SALAM PAPUA (TIMIKA) – Seorang pria mengalami kejang-kejang setelah terlibat dalam kecelakaan lalu lintas di depan Sekolah Menengah Atas Negeri (SMAN) 4 Mimika, Jalan Poros SP5, Kabupaten Mimika, Kamis (23/7/2026) siang.
Peristiwa tersebut menjadi perhatian warga setelah video kejadian beredar luas di media sosial.

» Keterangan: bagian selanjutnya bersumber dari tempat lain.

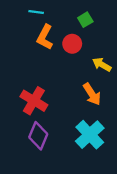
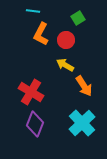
yellow arrow: (102, 65) -> (65, 65), moved

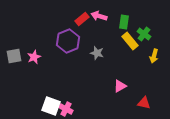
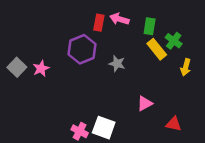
red rectangle: (82, 19) -> (99, 23), turned -40
gray square: (14, 56) -> (17, 67), turned -35
white square: (51, 106) -> (104, 128), moved

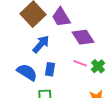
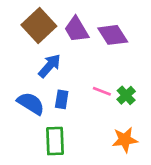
purple diamond: (83, 37) -> (113, 35), moved

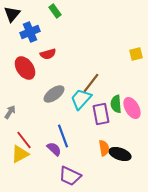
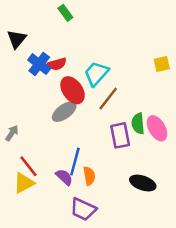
black triangle: (12, 14) -> (17, 39), moved
blue cross: (30, 32) -> (39, 64), moved, turned -30
red ellipse: (25, 68) -> (73, 90), moved
cyan trapezoid: (81, 99) -> (96, 74), moved
blue line: (63, 136) -> (75, 162), turned 35
orange semicircle: (104, 148) -> (89, 176), moved

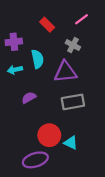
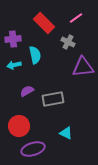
red rectangle: (47, 25) -> (44, 23), size x1.5
purple triangle: (65, 72) -> (83, 67), moved
gray rectangle: (73, 102) -> (53, 99), moved
red circle: (49, 135) -> (19, 126), moved

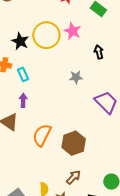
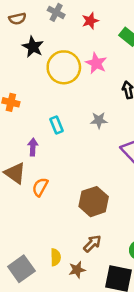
black star: (20, 41) -> (33, 47), moved
cyan rectangle: (23, 74) -> (56, 125), moved
orange semicircle: (42, 135) -> (40, 187), moved, size x0.7

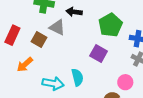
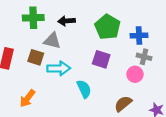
orange arrow: (25, 65) -> (27, 98), moved
pink circle: (125, 82) -> (135, 74), moved
cyan arrow: (53, 83) -> (59, 68), moved

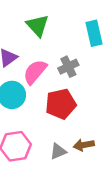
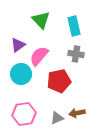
cyan rectangle: (94, 33) -> (74, 26), moved
gray cross: (68, 67) -> (76, 54), moved, turned 35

Dalam rekaman itu, korban terlihat mengenakan kaus putih dan celana pendek jeans tergeletak di badan jalan.
Korban tampak mengalami kejang-kejang, sementara paha kirinya tertimpa sepeda motor yang mengalami kerusakan cukup parah akibat benturan.
Hingga berita ini ditulis, belum diketahui secara pasti penyebab kecelakaan tersebut maupun apakah insiden itu merupakan kecelakaan tunggal atau melibatkan kendaraan lain.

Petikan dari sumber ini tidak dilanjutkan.